Heated debates among Chinese experts about setting up umbilical
cord blood banks have prompted a statement by the Ministry of
Health to regulate and standardize blood banks in China.
The statement prohibits enterprises and individuals from setting up
such banks for profit. The ministry has given authorization to only
seven provincial-level health departments in the country.
It
has been reported that saving cord blood is a form of life
insurance, as cord blood has abundant stem cells which can produce
red and white cells as well as blood platelets. The latter are
invaluable for the treatment of some leukemias and cancer.
Experts estimated four out of 100,000 people develop a blood
disease in their lifetime.
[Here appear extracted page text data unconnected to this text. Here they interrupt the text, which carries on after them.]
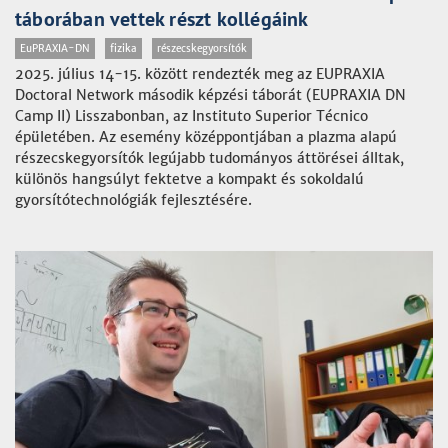
táborában vettek részt kollégáink
EuPRAXIA-DN
fizika
részecskegyorsítók
2025. július 14-15. között rendezték meg az EUPRAXIA
Doctoral Network második képzési táborát (EUPRAXIA DN
Camp II) Lisszabonban, az Instituto Superior Técnico
épületében. Az esemény középpontjában a plazma alapú
részecskegyorsítók legújabb tudományos áttörései álltak,
különös hangsúlyt fektetve a kompakt és sokoldalú
gyorsítótechnológiák fejlesztésére.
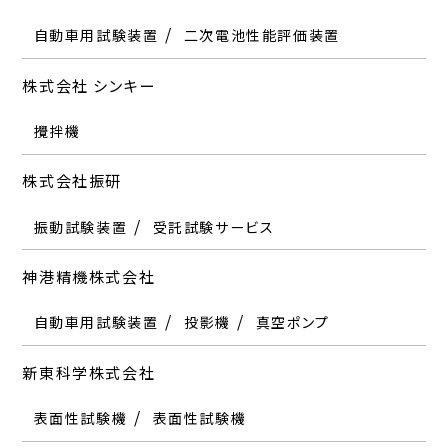
自動車用試験装置
二次電池性能評価装置
株式会社 シンキー
攪拌機
株式会社振研
振動試験装置
受託試験サービス
神港精機株式会社
自動車用試験装置
投影機
真空ポンプ
新東科学株式会社
表面性試験機
表面性試験機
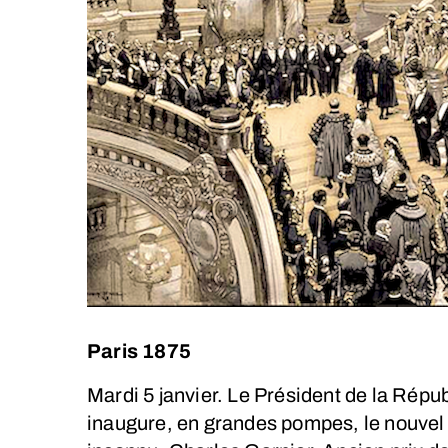
Paris 1875
Mardi 5 janvier. Le Président de la Rép
inaugure, en grandes pompes, le nouvel O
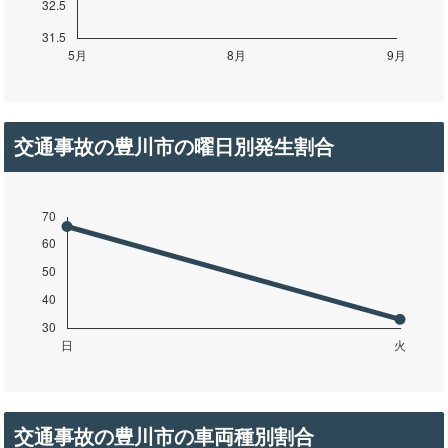
交通事故の豊川市の曜日別発生割合
交通事故の豊川市の車両種別割合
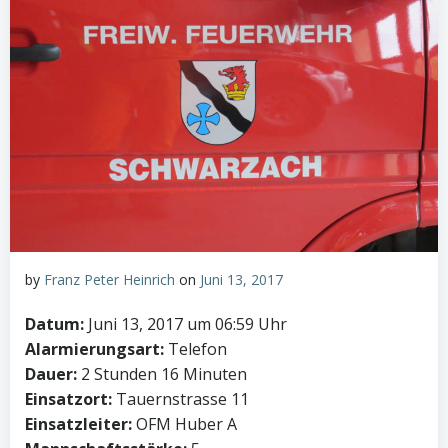
by
Franz Peter Heinrich
on
Juni 13, 2017
Datum:
Juni 13, 2017 um 06:59 Uhr
Alarmierungsart:
Telefon
Dauer:
2 Stunden 16 Minuten
Einsatzort:
Tauernstrasse 11
Einsatzleiter:
OFM Huber A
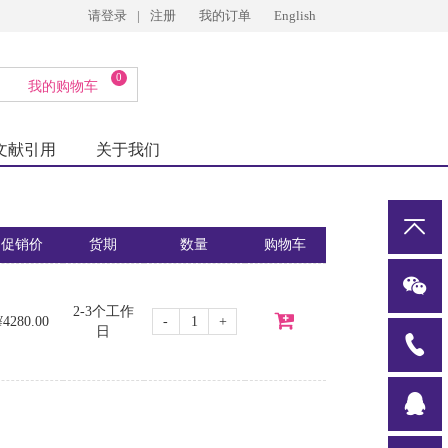
请登录
|
注册
我的订单
English
0
我的购物车
文献引用
关于我们
促销价
货期
数量
购物车
2-3个工作
-
+
¥4280.00
日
A patient is less likely to suffer from
rejection during a blood transfusion if his own cord blood is used.
An
enterprise in Tianjin, a neighboring city of Beijing, aims to have
500,000 samples in its blood bank.
Several academicians with the Chinese Academy of Sciences have
raised doubts about the so-called "life banks" because of the
feasibility and cost.
Tang Peixuan, Vice Director of China Experimental Blood Society,
says, "Babies with congenital diseases are likely to have latent
morbid cells in their cord blood, which will cause diseases after
being implanted into a patient's body."
Li
Guishan, an expert with a blood research center affiliated to China
Medical Academy, says, "The amount of a baby's cord blood varies
from 60 to 100 milliliters. This small quantity is enough for a
child weighing 20 to 40 kg, but an adult would need twice that
amount. And we haven't been able to increase cord blood amount with
our present technology."
Experts also say costs for keeping blood samples are too expensive
for an ordinary family to bear, when an annual maintenance fee of
over 500 yuan (US$ 60.6)is necessary as well as an initial payment
of 5,000 yuan (US$ 606).
Han Zhongchao, one of the Tianjin cord blood bank initiators, said
that only healthy stem cells will be accepted and cells with
deficiencies could be modified with the development of genetic
technology.
It
is estimated that China has over 10,000 cord blood samples,
representing one seventh of those in the world. Possessing close to
6,000 samples of cord blood, a center in east China's Shandong
province, is the largest of its kind.
The Shandong cord blood bank has attracted many customers from
Shandong and outside areas since last December. A father from
Henan, a province close to Shandong, has delivered his baby's cord
blood to the blood bank immediately after the infant's birth.
Sources from the Shandong bank say only 35 blood samples have been
used in blood disease treatment, worldwide the figure is 1,200.